Cette raison peut être appliquée aux clercs, et généralement à tous les chrétiens. Car c’est vers la Jérusalem céleste que nous voyageons tous. Notre bonheur éternel consiste à y parvenir ; au lieu qu’il n’y a nul inconvénient à ne point voir la Jérusalem terrestre, ni aucun autre lieu sur la terre, quelque saint qu’il puisse être. L’on peut être sauvé sans faire de pèlerinage ; et l’on peut faire des pèlerinages sans être sauvé. Visiter par dévotion les saints lieux, et surtout ceux où les mystères de notre salut ont été opérés, c’est une œuvre très pieuse et très salutaire, et qui était autrefois très commune dans l’Eglise. Les uns s’y portaient par pure dévotion, les autres y étaient obligés par pénitence ; mais les abus que l’expérience y a fait remarquer ont rendu les pèlerinages moins fréquents, et le sentiment commun est qu’ils sont maintenant utiles à très peu de personnes.

Le second concile de Châlons-sur-Saône tenu en 813 en remarque dès lors les abus. Plusieurs, dit ce concile, se trompent dort eux-mêmes en faisant inconsidérément des pèlerinages à Rome, à Tours, et en d’autres lieux, sous prétexte de dévotion. Des prêtres, des diacres, et d’autres du clergé menant une vie défectueuse se croient délivrés de leurs péchés et rétablis dans leurs fonctions pourvu qu’ils puissent atteindre les lieux que nous venons de marquer. Des laïques se persuadent de même que visitant ces saints lieux et y faisant des prières ils auront l’impunité des péchés qu’ils commettent ou de ceux qu’ils ont commis. Des personnes puissantes, sous prétexte d’un voyage de Rome ou de Tours, lèvent des impôts considérables et chargent les pauvres, voulant ainsi faire croire que ce qu’ils exigent par le motif d’avarice ils n’ont dessein de l’employer qu’à visiter les saints lieux, et à y faire leurs prières. Il y a des pauvres qui font la même chose pour gueuser avec plus de facilité. Il y en a aussi qui font les vagabonds, feignant d’aller dans ces lieux saints ; ou qui sont assez lâches pour croire que la seule vue de ces lieux les délivre de leurs péchés ; ne considérant pas ce que dit saint Jérôme, que ce n’est pas pour avoir vu Jérusalem que l’on est digne de louange, mais pour y avoir bien vécu. L’on aura, ajoute ce concile, à suivre le décret de l’empereur (Charlemagne) pour corriger ces abus. Quoique ce grand et pieux empereur favorisât les pèlerinages presque jusqu’à l’excès, comme les auteurs de sa vie l’ont remarqué, il ne laissa pas de défendre sévèrement, et de réprimer ceux qui le faisaient de la manière abusive que l’on vient de rapporter. Il continua seulement à favoriser ceux que le même concile approuve en ces termes : Nous approuvons de tout point la dévotion de ces personnes qui s’étant confessées à leurs curés et ayant reçu d’eux l’ordre de la pénitence qu’ils ont à faire vont visiter les tombeaux des saints apôtres ou de tels autres saints qu’ils voudront, en priant assidument, en faisant des aumônes, en corrigeant leur vie, en édifiant par leurs mœurs.

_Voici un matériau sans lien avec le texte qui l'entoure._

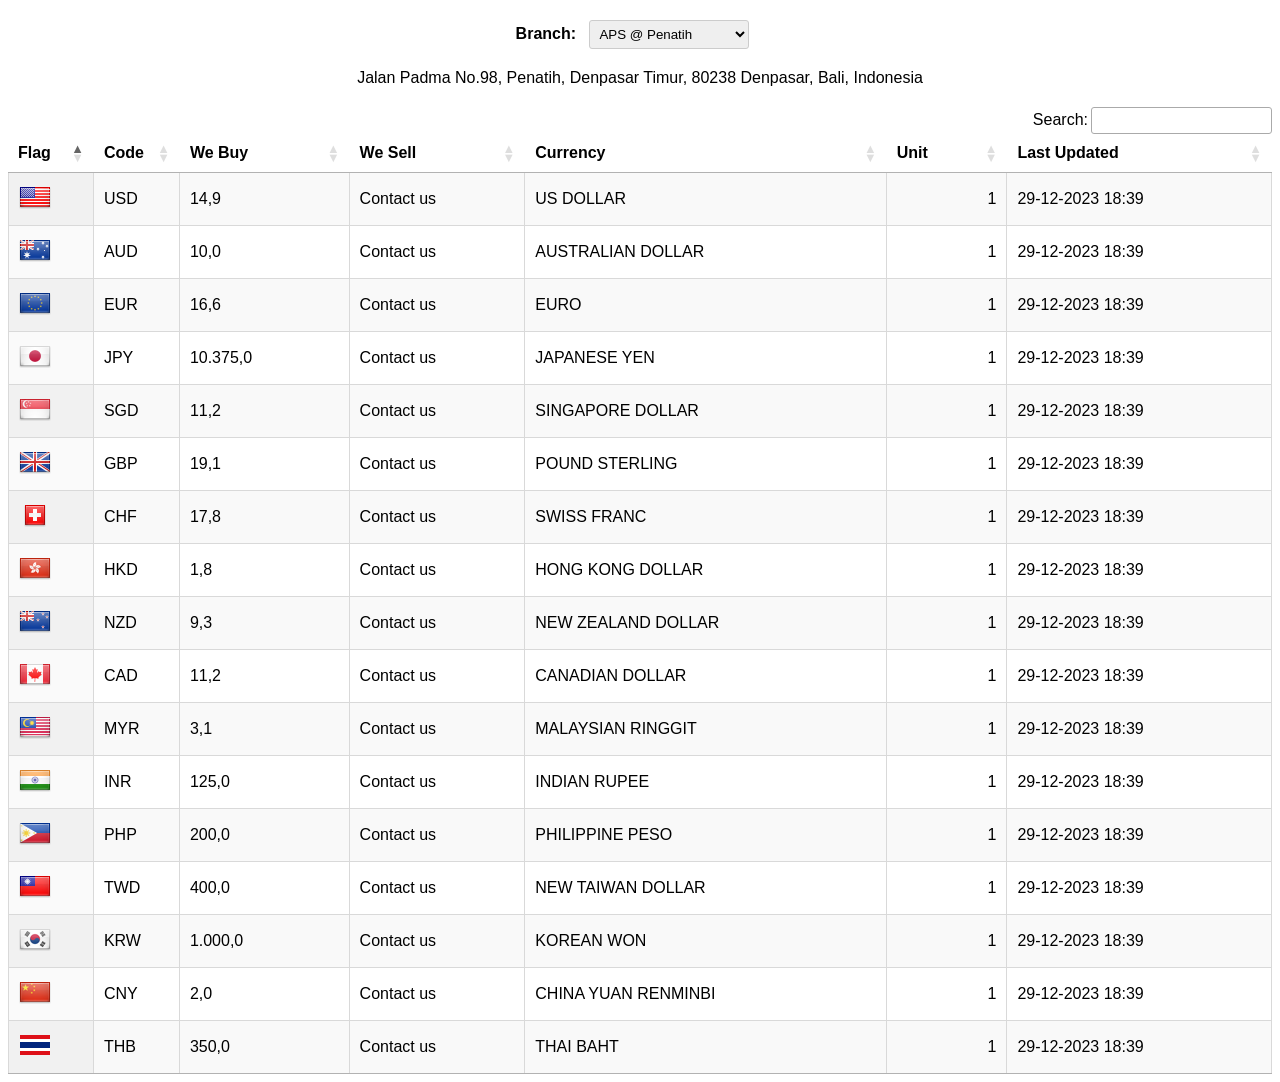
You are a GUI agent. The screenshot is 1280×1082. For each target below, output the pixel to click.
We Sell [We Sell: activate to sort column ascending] (388, 152)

Cette messe votive est très utile pour ces sortes de pèlerins ou voyageurs que ce concile approuve. Elle l’est encore pour tous ceux qu’une bonne raison oblige d’entreprendre un voyage. Ils ont lieu d’espérer que le secours de Dieu qu’ils implorent dans cette messe, ou qu’on implore pour eux, ne leur manquera pas.

Où irions-nous, Seigneur, sans votre secours, que dans des précipices ? Vous êtes le terme de l’unique voyage que nous avons tous à faire, vous en êtes la voie et le guide. Ne nous en laissez jamais entreprendre aucun qui soit contraire à celui-là ; et faites qu’au milieu des dissipations et des dangers qui en sont inséparables nous conservions par votre grâce un cœur tranquille, et que rien ne soit capable de nous détacher de vous.